The GOP's Michele Bachmann 'nightmare'

Republicans might have harnessed the Minnesota Tea Party Caucus leader's energy by bringing her into the fold, says Noreen Malone in Slate. Instead, she's become a liability

Has the GOP leadership created a problematic rift between themselves and Michele Bachmann?
(Image credit: Getty)

Michele Bachmann is on a roll, says Noreen Malone in Slate. She kept her Minnesota House seat by a wide margin and raised more campaign cash than any of her colleagues. "Her savviest move of the year, though, was turning her anti-tax rhetoric into Tea Party stardom and forming the Tea Party Caucus in the House...." But then House Speaker John Boehner failed to bring "Bachmann's fringe" into the GOP tent by granting her request for a leadership post. If he hadn't pushed her away, "Bachmann might have been tempted to move past Mama Grizzly extremism." Now she's sticking with it, writes Malone, and GOP leaders may have "created their own worst nightmare." Here, an excerpt:

The new dynamic is already in effect: After the GOP put the less tea-stained Jeb Hensarling of Texas in the conference chair position, Bachmann moved rapidly from faux-graciousness to promising an insurrection "against our own leadership" if it failed to accomplish what the Tea Party had asked for....

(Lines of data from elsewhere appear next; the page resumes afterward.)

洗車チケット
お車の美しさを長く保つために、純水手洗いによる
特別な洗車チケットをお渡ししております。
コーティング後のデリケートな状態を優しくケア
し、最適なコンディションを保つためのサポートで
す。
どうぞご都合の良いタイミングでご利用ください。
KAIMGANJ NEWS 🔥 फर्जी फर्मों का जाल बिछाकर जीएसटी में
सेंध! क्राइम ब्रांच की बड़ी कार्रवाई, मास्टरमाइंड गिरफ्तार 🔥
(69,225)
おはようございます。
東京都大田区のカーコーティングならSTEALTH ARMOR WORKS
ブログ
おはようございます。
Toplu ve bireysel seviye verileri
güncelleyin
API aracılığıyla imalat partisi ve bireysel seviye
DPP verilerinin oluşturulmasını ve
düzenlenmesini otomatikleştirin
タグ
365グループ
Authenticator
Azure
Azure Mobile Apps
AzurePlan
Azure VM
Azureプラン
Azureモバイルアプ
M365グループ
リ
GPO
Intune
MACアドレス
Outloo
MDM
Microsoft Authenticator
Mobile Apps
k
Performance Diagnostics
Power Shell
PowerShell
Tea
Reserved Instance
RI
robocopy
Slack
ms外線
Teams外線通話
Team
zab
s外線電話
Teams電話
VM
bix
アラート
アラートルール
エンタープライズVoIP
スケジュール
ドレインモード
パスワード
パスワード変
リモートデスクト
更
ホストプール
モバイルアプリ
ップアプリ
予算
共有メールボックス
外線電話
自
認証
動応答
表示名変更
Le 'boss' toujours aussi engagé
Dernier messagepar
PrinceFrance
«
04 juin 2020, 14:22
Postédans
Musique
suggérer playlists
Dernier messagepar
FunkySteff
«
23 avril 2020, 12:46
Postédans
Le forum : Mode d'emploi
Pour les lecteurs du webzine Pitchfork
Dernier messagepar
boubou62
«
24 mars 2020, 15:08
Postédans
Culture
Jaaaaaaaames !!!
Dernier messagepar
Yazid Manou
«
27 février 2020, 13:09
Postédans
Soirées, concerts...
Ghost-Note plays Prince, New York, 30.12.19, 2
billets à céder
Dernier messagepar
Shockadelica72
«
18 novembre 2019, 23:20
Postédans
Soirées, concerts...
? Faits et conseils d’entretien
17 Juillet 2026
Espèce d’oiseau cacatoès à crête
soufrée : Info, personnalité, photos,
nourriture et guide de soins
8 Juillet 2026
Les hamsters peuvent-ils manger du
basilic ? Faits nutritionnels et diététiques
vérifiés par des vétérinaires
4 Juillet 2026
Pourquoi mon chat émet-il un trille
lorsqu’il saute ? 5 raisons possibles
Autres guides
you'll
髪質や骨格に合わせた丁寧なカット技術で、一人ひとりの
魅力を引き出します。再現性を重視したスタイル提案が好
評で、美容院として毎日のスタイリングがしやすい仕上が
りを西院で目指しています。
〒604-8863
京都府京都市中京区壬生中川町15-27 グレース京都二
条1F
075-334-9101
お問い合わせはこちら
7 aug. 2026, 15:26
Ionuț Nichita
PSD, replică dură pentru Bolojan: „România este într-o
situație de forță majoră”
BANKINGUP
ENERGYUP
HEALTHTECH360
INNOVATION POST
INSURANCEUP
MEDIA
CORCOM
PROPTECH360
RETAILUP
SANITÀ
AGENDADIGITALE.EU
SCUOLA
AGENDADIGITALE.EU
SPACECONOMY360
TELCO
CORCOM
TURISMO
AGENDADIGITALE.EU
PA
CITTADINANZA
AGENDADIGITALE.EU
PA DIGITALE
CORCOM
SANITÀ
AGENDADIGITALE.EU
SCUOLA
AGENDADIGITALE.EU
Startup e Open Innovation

In some ways, Bachmann is quite workmanlike: She is a tax attorney who wears sensible shoes, one who got to be a demagogue the hard way, by doggedly showing up to throw flames at appearances large and small. But when it comes to the bigger picture, she, like [Sarah] Palin, has figured out that putting her nose to the grindstone won't get her where she wants to go all that quickly and that she can make better use of that appendage by keeping it out of joint — and on cable news, preferably. Had Boehner and company given Bachmann a seat at the table, they might have contained her. Ambulatory, she'll run amok.